Zeiden we elkaar al jaren geen gedag in liefhebbende herkenning? In een koud zonnetje in de Hortus, soms samen met een vrouw en een kinderwagentje.
Nooit, nooit vrolijk.
Wij wel, mijn man en ik, altijd vrolijk, blij om de bomen te kunnen zien in de Hortus, de bloesems, de latijnse namen, de vijver, moeiteloos onderwerpen vindend om met elkaar te praten.
Eens kreeg ik een stroopwafel van Adriaan. En precies zoals hij die stroopwafel zodra hij mij zag voor mijn mond hield, zo omarmden wij elkaar vandaag in de Donkersteeg, plotseling in de sneeuw.
‘Jaja,’ zegt Adriaan, ‘jaja. Jaja, jaja.’ Weinig anders dan jaja. Met plotseling wijd open ogen, verbaasd en toch eigenlijk ook helemaal niet. Jaja.
En dan: ‘Hoe heet je?’
‘Willemien,’ zeg ik, ‘en jij?’
‘Adriaan’.
‘Adriaan,’ zeg ik, maar met een andere klank dan die hij gebruikte. Ik voel dat hij warmte nodig heeft en geef hem die.

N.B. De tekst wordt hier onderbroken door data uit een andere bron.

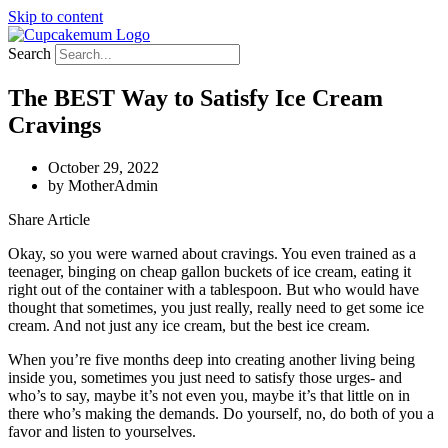
Skip to content
Search
The BEST Way to Satisfy Ice Cream
Cravings
October 29, 2022
by
MotherAdmin
Share Article
Okay, so you were warned about cravings. You even trained as a
teenager, binging on cheap gallon buckets of ice cream, eating it
right out of the container with a tablespoon. But who would have
thought that sometimes, you just really, really need to get some ice
cream. And not just any ice cream, but the best ice cream.
When you’re five months deep into creating another living being
inside you, sometimes you just need to satisfy those urges- and
who’s to say, maybe it’s not even you, maybe it’s that little on in
there who’s making the demands. Do yourself, no, do both of you a
favor and listen to yourselves.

Adriaan zegt: ‘Wat ben jij lief.’
Hij lijkt te schrikken van wat hij zegt, maar even later zegt hij weer: ‘Jaja.’
Wanneer ik denk dat hij zijn rust heeft hervonden steekt hij onverwacht zijn tong in mijn mond, een vette hondetong. Ik vind het niet lekker en wijk wat terug, mijn mond doe ik dicht.
‘Heb je het koud?’ vraag ik, ‘hier is wat warmte.’
‘Jaja,’ zegt Adriaan en steekt zijn tong weer uit. Ik wijk wat verder terug, maar streel hem wel om het goed te maken. Hij lacht.
We trekken de aandacht van de mensen die voorbij lopen, maar nog meer van de mensen die bij Simon de Wit en in een daarnaast gelegen schoenenwinkel werken.
Ze gaan bij elkaar staan, wat lacherig pratend, in afwachting ook. Alsof een omarming al om te lachen is, denk ik.

Dit bericht is geplaatst in Columns, Proza en getagd, . Bookmark de permalink.

Reacties zijn gesloten.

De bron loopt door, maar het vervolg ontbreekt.